Now, obviously, Nubby’s Number Factory is not as portable as Balatro, which is certainly one detriment to it’s name, but it is also Five US Dollars, rather than 40, and certainly not 60, or 80. I have currently played Nubby’s Number Factory for nearly 165 hours, which means that I’ve entertained myself for something akin to .03 cents an hour. That’s a pretty good investment for enjoyment, and since I’ve managed to get my partner and friends to play the game and talk to them about it, it’s allowed me to have even more fun watching them play it and discuss the game with them. It’s an organic and exciting social experience that is hard to put a valuation on except to say that it is a priceless time that I cherish deeply.

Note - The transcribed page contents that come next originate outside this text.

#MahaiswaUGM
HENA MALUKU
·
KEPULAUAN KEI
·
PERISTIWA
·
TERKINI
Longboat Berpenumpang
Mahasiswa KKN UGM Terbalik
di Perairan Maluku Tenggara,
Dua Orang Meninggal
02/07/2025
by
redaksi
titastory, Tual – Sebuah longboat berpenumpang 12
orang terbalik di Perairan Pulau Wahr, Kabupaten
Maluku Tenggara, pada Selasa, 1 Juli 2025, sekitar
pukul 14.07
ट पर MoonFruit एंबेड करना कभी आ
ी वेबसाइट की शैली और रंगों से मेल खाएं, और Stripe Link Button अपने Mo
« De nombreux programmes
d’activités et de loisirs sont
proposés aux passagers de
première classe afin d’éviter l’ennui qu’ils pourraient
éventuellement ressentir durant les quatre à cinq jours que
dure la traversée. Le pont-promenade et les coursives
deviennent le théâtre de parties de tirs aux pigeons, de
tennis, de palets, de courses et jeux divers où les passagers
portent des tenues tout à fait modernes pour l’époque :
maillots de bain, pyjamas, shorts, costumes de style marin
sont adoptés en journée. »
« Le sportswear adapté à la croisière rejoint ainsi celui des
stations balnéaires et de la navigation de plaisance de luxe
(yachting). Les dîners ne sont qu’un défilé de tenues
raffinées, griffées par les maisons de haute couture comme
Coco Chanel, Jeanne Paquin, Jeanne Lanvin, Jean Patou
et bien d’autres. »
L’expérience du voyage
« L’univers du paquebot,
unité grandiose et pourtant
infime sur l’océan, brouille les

Of course, you may try Nubby and say, “Marcy, this game is not better than Balatro, it’s stupid,” but I will simply remind you that it only cost you five dollars for a momentary diversion on the road to the grave, which I think is still probably worth your investment.

Hope You Got Five Bucks

A screenshot of the game Nubby's Number Factory showing a boss fight against Tony
Can you defeat Tony? Guess you’ll have to spend 5 dollars to find out.

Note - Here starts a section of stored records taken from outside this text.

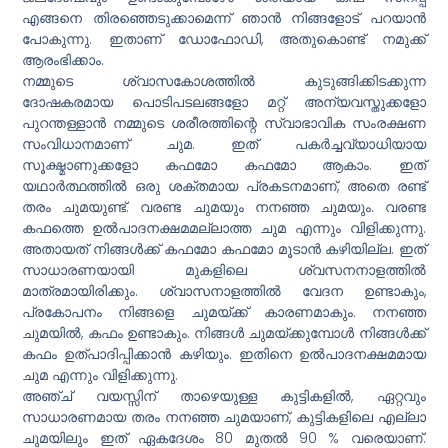
എങ്ങനെ തിരഞ്ഞെടുക്കാമെന്ന് ഞാന്‍ നിങ്ങളോട് പറയാന്‍
പോകുന്നു. ഇതാണ് ഡോഫോഡി, അതുകൊണ്ട് നമുക്ക്
ആരംഭിക്കാം.
നമ്മുടെ ശ്വാസകോശത്തിൽ കുടുങ്ങിക്കിടക്കുന്ന
ദോഷകരമായ പൊടിപടലങ്ങളോ മറ്റ് അന്യവസ്തുക്കളോ
പുറന്തള്ളാൻ നമ്മുടെ ശരീരത്തിന്റെ സ്വാഭാവിക സംരക്ഷണ
സംവിധാനമാണ് ചുമ. ഇത് പകർച്ചവ്യാധിയായ
സൂക്ഷ്മാണുക്കളോ കഫമോ കഫമോ ആകാം. ഇത്
യഥാർത്ഥത്തിൽ ഒരു ശക്തമായ പ്രകടനമാണ്, അതെ രണ്ട്
തരം ചുമയുണ്ട്. വരണ്ട ചുമയും നനഞ്ഞ ചുമയും. വരണ്ട
കഫത്തെ ഉൽ‌പാദനക്ഷമമല്ലാത്ത ചുമ എന്നും വിളിക്കുന്നു.
അതായത് നിങ്ങൾക്ക് കഫമോ കഫമോ മൂടാൻ കഴിയില്ല. ഇത്
സാധാരണയായി മുകളിലെ ശ്വസനനാളത്തിൽ
മാത്രമായിരിക്കും. ശ്വാസനാളത്തിൽ വേദന ഉണ്ടാകും,
പ്രകോപനം നിങ്ങളെ ചുമയ്ക്ക് കാരണമാകും. നനഞ്ഞ
ചുമയിൽ, കഫം ഉണ്ടാകും. നിങ്ങൾ ചുമയ്ക്കുമ്പോൾ നിങ്ങൾക്ക്
കഫം ഉത്പാദിപ്പിക്കാൻ കഴിയും. ഇതിനെ ഉൽ‌പാദനക്ഷമമായ
ചുമ എന്നും വിളിക്കുന്നു.
അഞ്ച് വയസ്സിന് താഴെയുള്ള കുട്ടികളിൽ, ഏറ്റവും
സാധാരണമായ തരം നനഞ്ഞ ചുമയാണ്, കുട്ടികളിലെ എല്ലാ
ചുമയിലും ഇത് ഏകദേശം 80 മുതൽ 90 % വരെയാണ്.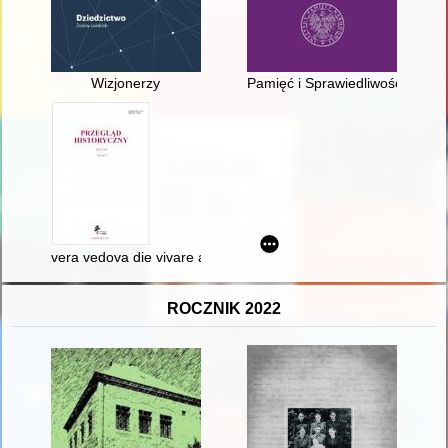
Wizjonerzy
Pamięć i Sprawiedliwość : pism
vera vedova die vivare a Dio, e morire al mondo” : le aspettat
ROCZNIK 2022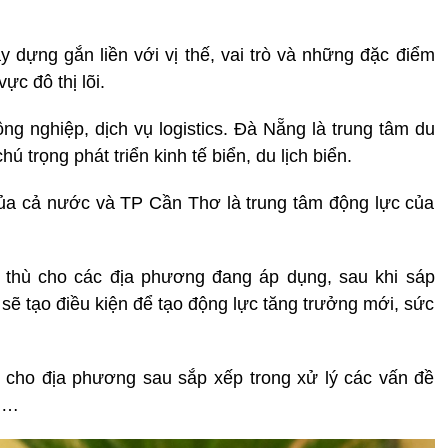
 dựng gắn liền với vị thế, vai trò và những đặc điểm
ực đô thị lõi.
g nghiệp, dịch vụ logistics. Đà Nẵng là trung tâm du
ú trọng phát triển kinh tế biển, du lịch biển.
của cả nước và TP Cần Thơ là trung tâm động lực của
c thù cho các địa phương đang áp dụng, sau khi sáp
sẽ tạo điều kiện để tạo động lực tăng trưởng mới, sức
ý cho địa phương sau sắp xếp trong xử lý các vấn đề
nh…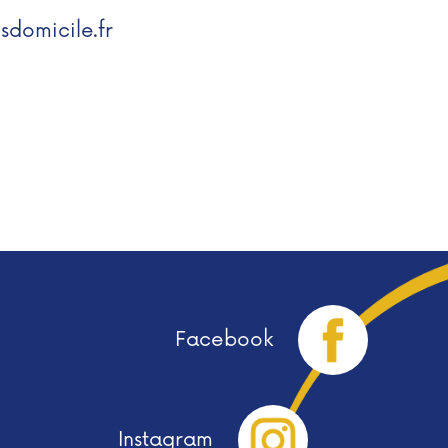
usdomicile.fr
Facebook
Instagram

My usual goal with a review is to hope that my writing will convince at least one person to try something out on my recommendation. This is often a far more difficult goal than it seems, because it is often hard to gauge what impact a written suggestion may have; but, the end goal doesn’t change whether I’m reviewing something that cost me a lot of money or a little amount of money, nor does it change whether the game is enshrined as my top 5 of the year or just something I tried playing and forgot about in a month.

Nubby is a temporary thing; I’m sure by 2026 I will probably have gotten all of the experience I could have ever wanted out of it, and moved on to other titles. Currently, I’m playing a heavier game that is taking up most of my single-player game time, and my Nubby time has decreased, but that doesn’t stop me from highly recommending it. If anything it makes me recommend it more, because I still have the urge to play it, and often do find myself playing it for a little bit at a time. I still want to complete all of the challenges at least once, I still have a few supervisors to complete a run with, and I know that no matter how hectic my life gets or how much the world is on fire, if I have a little time on my hands, I can play Nubby and get exactly what I’m looking for: satisfaction.